Human cardiomyocytes express 3 distinct types of delayed rectifier potassium channels. Human ether-a-go-go-related gene (hERG) channels conduct the rapidly activating current IKr; KCNQ1/KCNE1 channels conduct the slowly activating current IKs; and Kv1.5 channels conduct an ultrarapid activating current IKur. Here the authors provide a general overview of the mechanistic and structural basis of ion selectivity, gating, and pharmacology of the 3 types of cardiac delayed rectifier potassium ion channels. Most blockers bind to S6 residues that line the central cavity of the channel, whereas activators interact with the channel at 4 symmetric binding sites outside the cavity.

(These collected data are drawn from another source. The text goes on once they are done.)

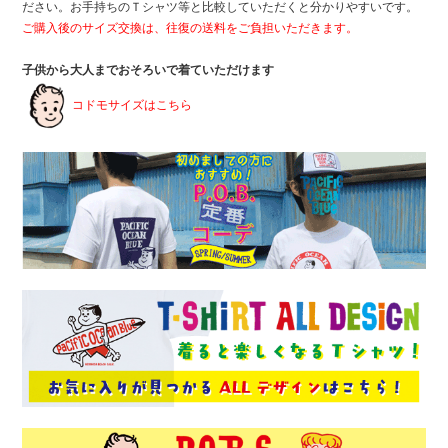
ださい。お手持ちのＴシャツ等と比較していただくと分かりやすいです。
ご購入後のサイズ交換は、往復の送料をご負担いただきます。
子供から大人までおそろいで着ていただけます
コドモサイズはこちら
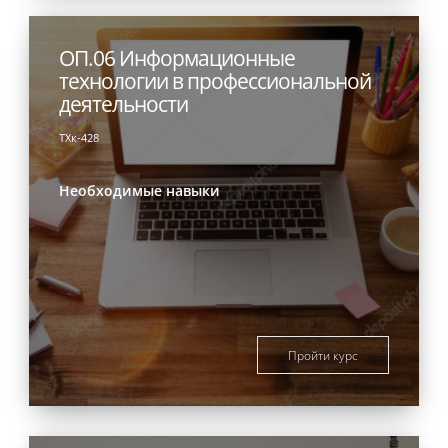
ОП.06 Информационные
технологии в профессиональной
деятельности
ТХк-428
Необходимые навыки
Пройти курс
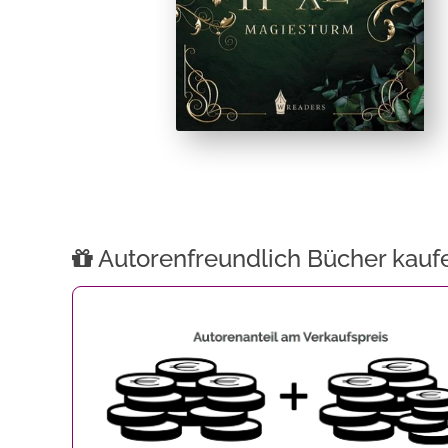
Autorenfreundlich Bücher kauf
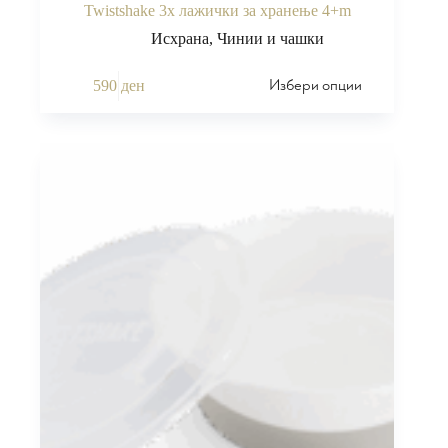
Twistshake 3x лажички за хранење 4+m
Исхрана
,
Чинии и чашки
Избери опции
590
ден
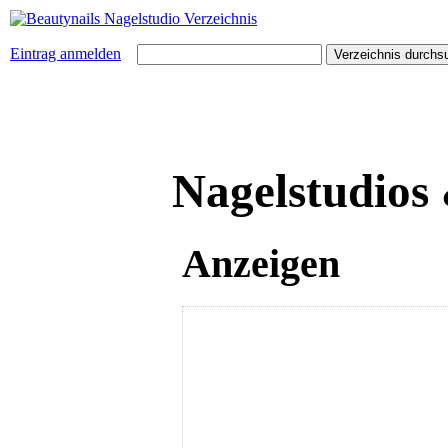
Eintrag anmelden
Nagelstudios
Anzeigen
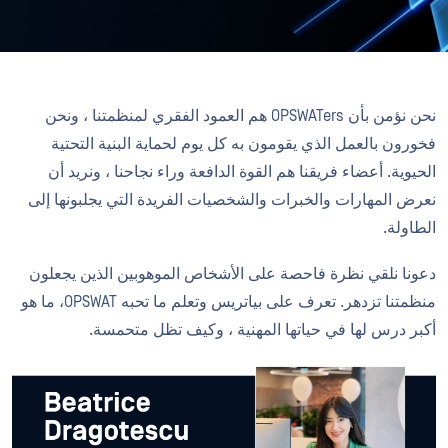
نحن نؤمن بأن OPSWATers هم العمود الفقري لمنظمتنا ، ونحن
فخورون بالعمل الذي يقومون به كل يوم لحماية البنية التحتية
الحيوية. أعضاء فريقنا هم القوة الدافعة وراء نجاحنا ، ونريد أن
نعرض المهارات والخبرات والشخصيات الفريدة التي يجلبونها إلى
الطاولة.
دعونا نلقي نظرة فاحصة على الأشخاص الموهوبين الذين يجعلون
منظمتنا تزدهر. تعرف على بياتريس وتعلم ما تحبه OPSWAT، ما هو
أكبر درس لها في حياتها المهنية ، وكيف تظل متحمسة.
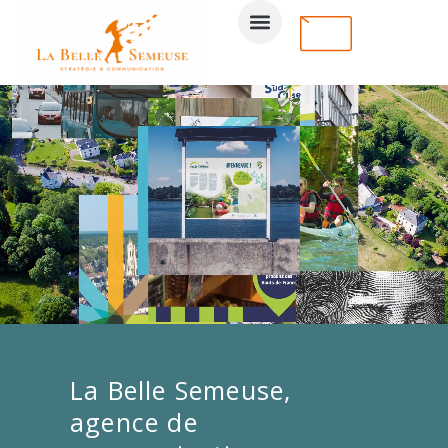
La Belle Semeuse,
agence de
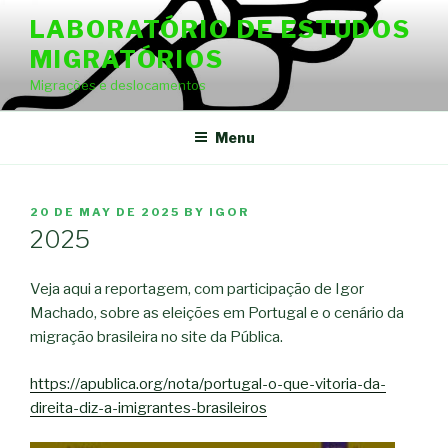
Skip
LABORATÓRIO DE ESTUDOS
to
MIGRATÓRIOS
content
Migrações e deslocamentos
Menu
POSTED
20 DE MAY DE 2025
BY
IGOR
ON
2025
Veja aqui a reportagem, com participação de Igor
Machado, sobre as eleições em Portugal e o cenário da
migração brasileira no site da Pública.
https://apublica.org/nota/portugal-o-que-vitoria-da-
direita-diz-a-imigrantes-brasileiros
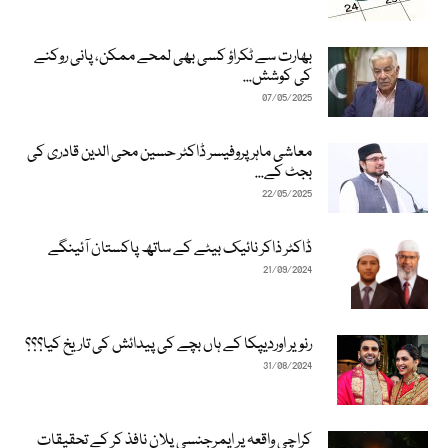
بھارت سے ٹکراؤ کسی بھی لمحے ممکن، پانی روکنے
کی کوشش...
07/05/2025
معاشی ماہر پروفیسر ڈاکٹر حسین محی الدین قادری کی
بجٹ کے...
22/05/2025
ڈاکٹر ذاکر نائیک بیٹے کے ساتھ پاکستان آئینگے
21/09/2024
رنویر اوردیپکا کے ہاں بچے کی پیدائش کی تاریخ کیا؟؟؟
31/08/2024
کراچی واقعہ پر ایمرجنسی پلان نافذ کر کے تحقیقات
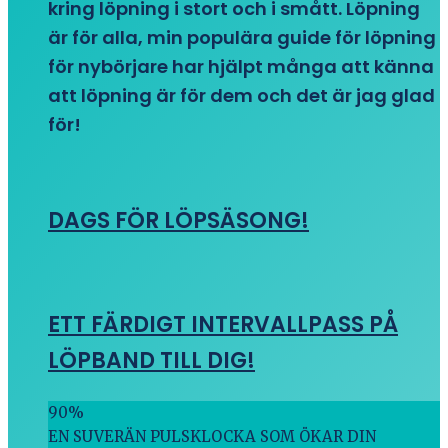
kring löpning i stort och i smått. Löpning
är för alla, min populära guide för löpning
för nybörjare har hjälpt många att känna
att löpning är för dem och det är jag glad
för!
DAGS FÖR LÖPSÄSONG!
ETT FÄRDIGT INTERVALLPASS PÅ
LÖPBAND TILL DIG!
90
%
EN SUVERÄN PULSKLOCKA SOM ÖKAR DIN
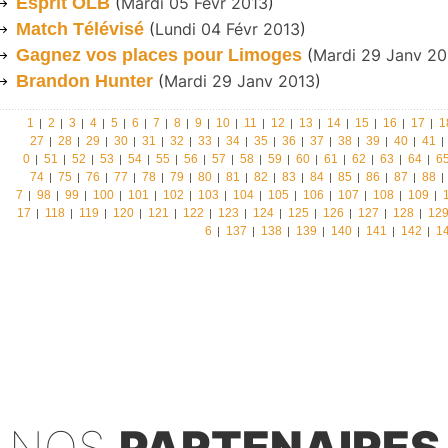
Esprit OLB
(
Mardi 05 Févr 2013
)
Match Télévisé
(
Lundi 04 Févr 2013
)
Gagnez vos places pour Limoges
(
Mardi 29 Janv 20
Brandon Hunter
(
Mardi 29 Janv 2013
)
1
2
3
4
5
6
7
8
9
10
11
12
13
14
15
16
17
1
27
28
29
30
31
32
33
34
35
36
37
38
39
40
41
0
51
52
53
54
55
56
57
58
59
60
61
62
63
64
6
74
75
76
77
78
79
80
81
82
83
84
85
86
87
88
7
98
99
100
101
102
103
104
105
106
107
108
109
17
118
119
120
121
122
123
124
125
126
127
128
12
6
137
138
139
140
141
142
1
NOS
PARTENAIRES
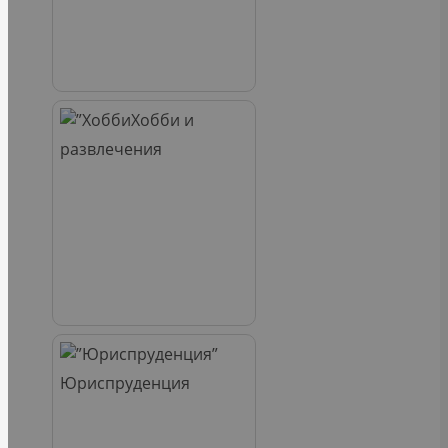
Хобби и
развлечения
Юриспруденция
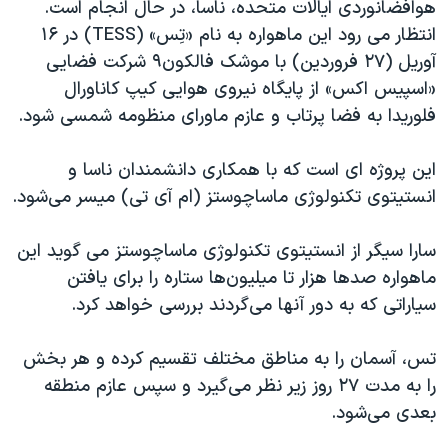
اسرائیل در جنگ
هوافضانوردی ایالات متحده، ناسا، در حال انجام است.
انتظار می رود این ماهواره به نام «تِس» (
TESS
) در ۱۶
نرگس محمدی برنده جایزه نوبل صلح
آوریل (۲۷ فروردین) با موشک فالکون‌۹ شرکت فضایی
همایش محافظه‌کاران آمریکا «سی‌پک»
«اسپیس اکس» از پایگاه نیروی هوایی کیپ کاناورال
صفحه‌های ویژه
فلوریدا به فضا پرتاب و عازم ماورای منظومه شمسی شود.
سفر پرزیدنت ترامپ به چین
این پروژه ای است که با همکاری دانشمندان ناسا و
انستیتوی تکنولوژی ماساچوستز (ام آی تی) میسر می‌شود.
سارا سیگر از انستیتوی تکنولوژی ماساچوستز می گوید این
ماهواره صدها هزار تا میلیون‌ها ستاره را برای یافتن
سیاراتی که به دور آنها می‌گردند بررسی خواهد کرد.
تس، آسمان را به مناطق مختلف تقسیم کرده و هر بخش
را به مدت ۲۷ روز زیر نظر می‌گیرد و سپس عازم منطقه
بعدی می‌شود.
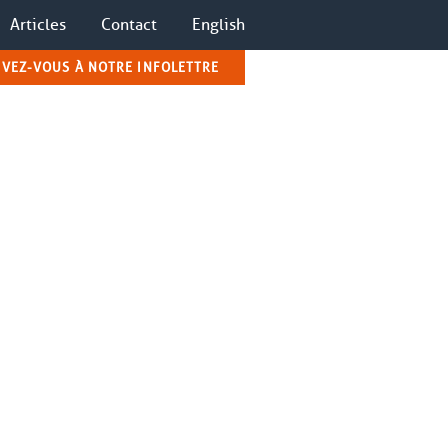
Articles
Contact
English
IVEZ-VOUS À NOTRE INFOLETTRE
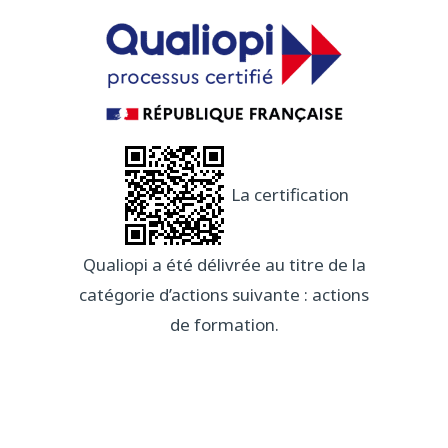
La certification
Qualiopi a été délivrée au titre de la
catégorie d’actions suivante : actions
de formation.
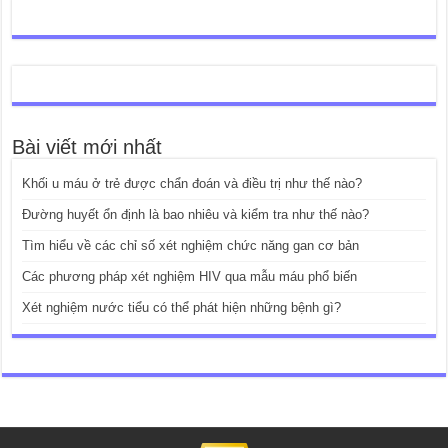
Bài viết mới nhất
Khối u máu ở trẻ được chẩn đoán và điều trị như thế nào?
Đường huyết ổn định là bao nhiêu và kiểm tra như thế nào?
Tìm hiểu về các chỉ số xét nghiệm chức năng gan cơ bản
Các phương pháp xét nghiệm HIV qua mẫu máu phổ biến
Xét nghiệm nước tiểu có thể phát hiện những bệnh gì?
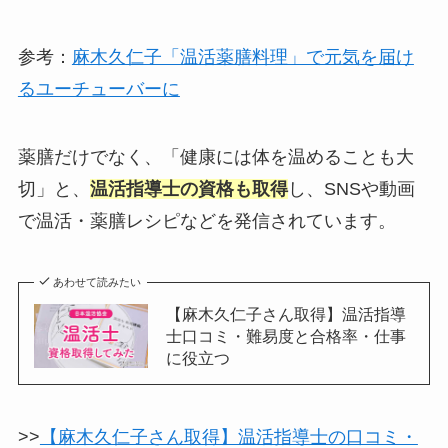
参考：
麻木久仁子「温活薬膳料理」で元気を届け
るユーチューバーに
薬膳だけでなく、「健康には体を温めることも大
切」と、
温活指導士の資格も取得
し、SNSや動画
で温活・薬膳レシピなどを発信されています。
あわせて読みたい
【麻木久仁子さん取得】温活指導
士口コミ・難易度と合格率・仕事
に役立つ
>>
【麻木久仁子さん取得】温活指導士の口コミ・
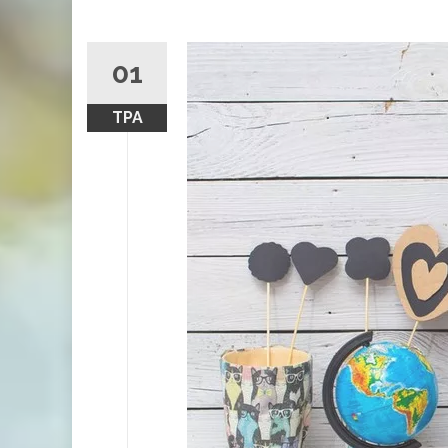
01
ТРА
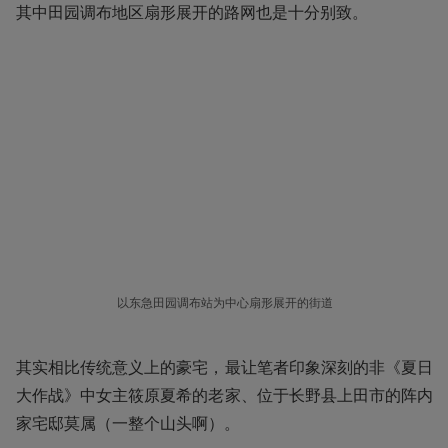
其中田园调布地区扇形展开的路网也是十分别致。
以东急田园调布站为中心扇形展开的街道
其实相比传统意义上的豪宅，最让笔者印象深刻的非《夏日
大作战》中女主筱原夏希的老家、位于长野县上田市的阵内
家宅邸莫属（一整个山头啊）。  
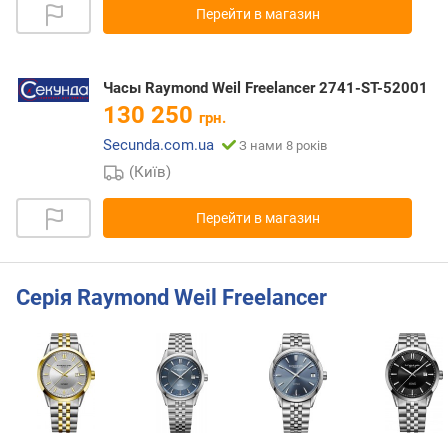
Перейти в магазин
Часы Raymond Weil Freelancer 2741-ST-52001
130 250
грн.
Secunda.com.ua
З нами 8 років
(Київ)
Перейти в магазин
Серія Raymond Weil Freelancer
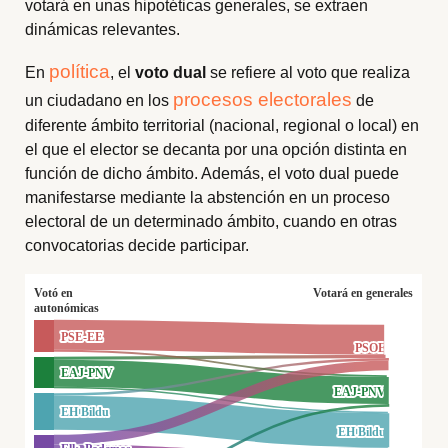
votará en unas hipotéticas generales, se extraen
dinámicas relevantes.
política
En
, el
voto dual
se refiere al voto que realiza
procesos electorales
un ciudadano en los
de
diferente ámbito territorial (nacional, regional o local) en
el que el elector se decanta por una opción distinta en
función de dicho ámbito. Además, el voto dual puede
manifestarse mediante la abstención en un proceso
electoral de un determinado ámbito, cuando en otras
convocatorias decide participar.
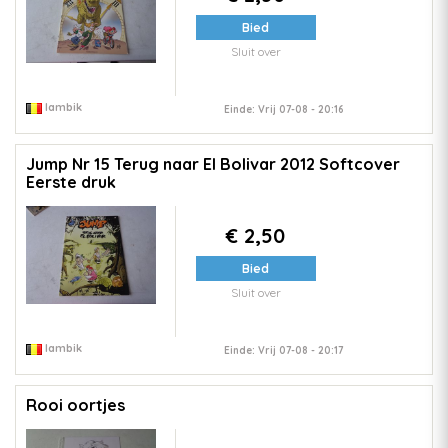
Bied
Sluit over
lambik
Einde: Vrij 07-08 - 20:16
Jump Nr 15 Terug naar El Bolivar 2012 Softcover
Eerste druk
€ 2,50
Bied
Sluit over
lambik
Einde: Vrij 07-08 - 20:17
Rooi oortjes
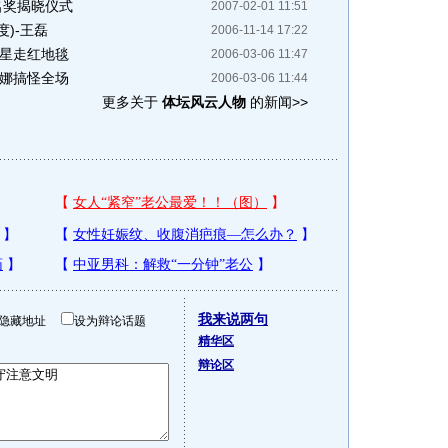
名奖揭晓仪式
2007-02-01 11:51
度)-王磊
2006-11-14 17:22
明星走红地毯
2006-03-06 11:47
妮娜搞怪全场
2006-03-06 11:44
更多关于
体坛风云人物
的新闻>>
我来说两句
隐藏地址
设为辩论话题
精华区
辩论区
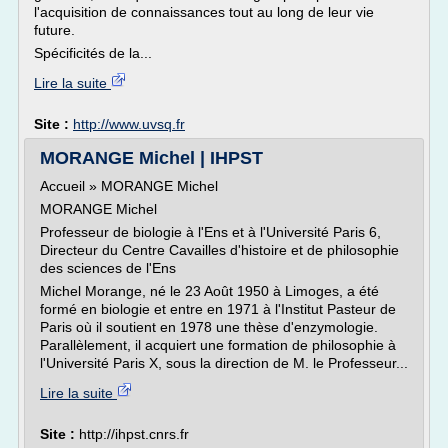
l'acquisition de connaissances tout au long de leur vie
future.
Spécificités de la...
Lire la suite
Site :
http://www.uvsq.fr
MORANGE Michel | IHPST
Accueil » MORANGE Michel
MORANGE Michel
Professeur de biologie à l'Ens et à l'Université Paris 6,
Directeur du Centre Cavailles d'histoire et de philosophie
des sciences de l'Ens
Michel Morange, né le 23 Août 1950 à Limoges, a été
formé en biologie et entre en 1971 à l'Institut Pasteur de
Paris où il soutient en 1978 une thèse d'enzymologie.
Parallèlement, il acquiert une formation de philosophie à
l'Université Paris X, sous la direction de M. le Professeur...
Lire la suite
Site :
http://ihpst.cnrs.fr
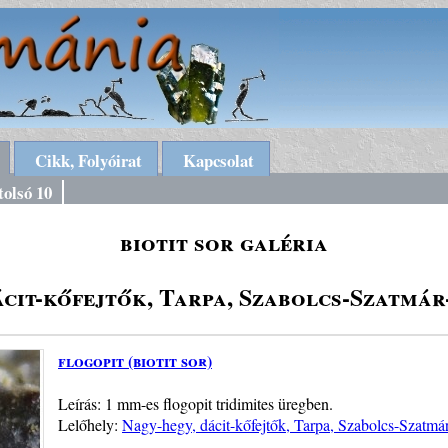
Cikk, Folyóirat
Kapcsolat
tolsó 10
biotit sor galéria
ácit-kőfejtők, Tarpa, Szabolcs-Szatmá
flogopit (biotit sor)
Leírás: 1 mm-es flogopit tridimites üregben.
Lelőhely:
Nagy-hegy, dácit-kőfejtők, Tarpa, Szabolcs-Szatm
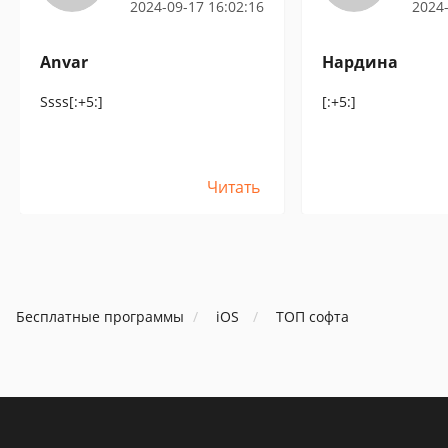
2024-09-17 16:02:16
2024-
Anvar
Нардина
Ssss[:+5:]
[:+5:]
Читать
Бесплатные программы
iOS
ТОП софта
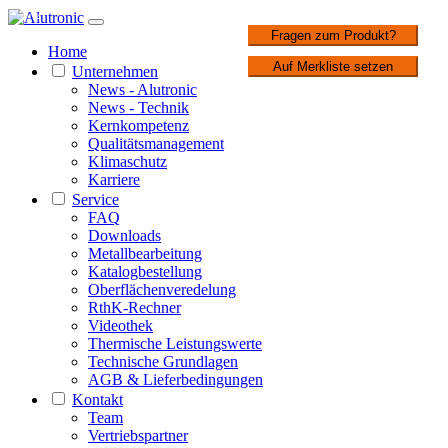
1 / 2
Fragen zum Produkt?
Home
Auf Merkliste setzen
Unternehmen
News - Alutronic
News - Technik
Kernkompetenz
Qualitätsmanagement
Klimaschutz
Karriere
Service
FAQ
Downloads
Metallbearbeitung
Katalogbestellung
Oberflächenveredelung
RthK-Rechner
Videothek
Thermische Leistungswerte
Technische Grundlagen
AGB & Lieferbedingungen
Kontakt
Team
Vertriebspartner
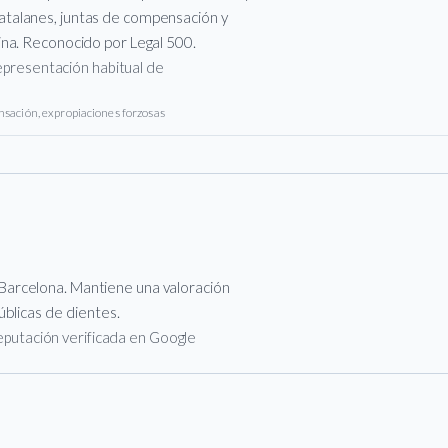
talanes, juntas de compensación y
ina. Reconocido por Legal 500.
representación habitual de
sación, expropiaciones forzosas
Barcelona. Mantiene una valoración
blicas de clientes.
 reputación verificada en Google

Keywords: Gating; KCNA5; KCNE1; KCNQ1; Pharmacology; Potassium channel; hERG.

Fig. 1

Structural features of voltage-gated K⁺ channels. A, Functional channels are composed of four identical or highly related α-subunits. The S1–S4 transmembrane segments form the VSD. The S5 and S6 segments form the pore domain. In I_Ks channels, four KCNQ1 α-subunits are joined by two (or more) KCNE1 β-subunits that are positioned in the cleft as indicated. From Nakajo K. and Kubo Y. KCNQ1 channel modulation by KCNE proteins via the voltage-sensing domain. J Physiol. 2015;593:2617–2625. B, side-view of the pore domain of the KcsA bacterial K⁺ channel in a closed state. Only two of the four subunits are shown; selectivity filter is boxed. c, the selectivity filter of a K⁺ channel (KcsA) is a narrow lumen where dehydrated K⁺ ions (green sphere) transiently bind to sites (1–4) formed by oxygen atoms contributed by TYGYG residues that form the structure. Bottom panel shows a single K⁺ ion surrounded by 8 water molecules. B and C: From Alam A. and Youxing J. Structural studies of ion selectivity in tetrameric cation channels. J Gen Physiol. 2011;137(5):397–403; with permission.

Fig. 2

K⁺ channel inhibitors. A, Model of the hERG1 channel pore domain showing block of the central cavity by MK-499, a class III antiarrhythmic agent. The S5 and S6 segments for two of the four subunits are shown. The key binding residues in the S6 segment (Y652 and F656) are indicated. From Mitcheson JS, Chen J, Lin M, Culberson C, and Sanguinetti MC A structural basis for drug-induced long QT syndrome. Proc Natl Acad Sci USA. 2000;97:12329–12333. B and C, Psora-4 (orange) binds to multiple sites on the Kv1.5 channel viewed from the extracellular space (B) or from the side (C). From Marzian S, Stansfeld PJ, Rapedius M, et al. Side pockets provide the basis for a new mechanism of Kv channel-specific inhibition. Nat Chem Biol. 2013;9:507–513; with permission.

Fig. 3

Binding site for ICA-105574, a hERG1 channel activator. A, open-state pore domain of the channel as viewed from the extracellular space. ICA is shown in space fill occupying one of the four symmetrical sites available. VSDs are not shown. B, side view of the binding site with important binding sites residues indicated in single letter code. From Garg V, Stary-Weinzinger A, Sachse F, Sanguinetti, MC. Molecular determinants for activation of human ether-a-go-go-related gene 1 potassium channels by 3-nitro-n-(4-phenoxyphenyl) benzamide. Mol Pharmacol. 2011;80:630–637; with permission.